▶ _What you are asked to do_
Transcribe the records that follow exactly. Skip the pictures.

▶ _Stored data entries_

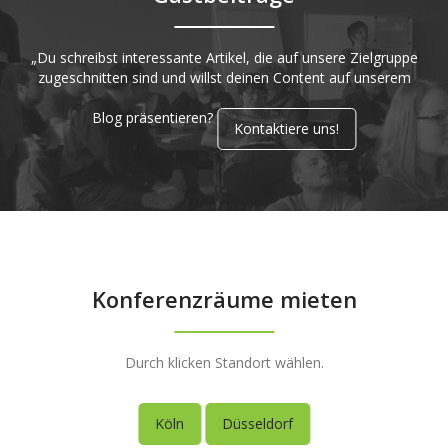
„Du schreibst interessante Artikel, die auf unsere Zielgruppe
zugeschnitten sind und willst deinen Content auf unserem
Blog präsentieren?
Kontaktiere uns!
Konferenzräume mieten
Durch klicken Standort wählen.
Köln
Düsseldorf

▶ _Completed exercise_
„Du schreibst interessante Artikel, die auf unsere Zielgruppe
zugeschnitten sind und willst deinen Content auf unserem
Blog präsentieren?
Kontaktiere uns!
Konferenzräume mieten
Durch klicken Standort wählen.
Köln
Düsseldorf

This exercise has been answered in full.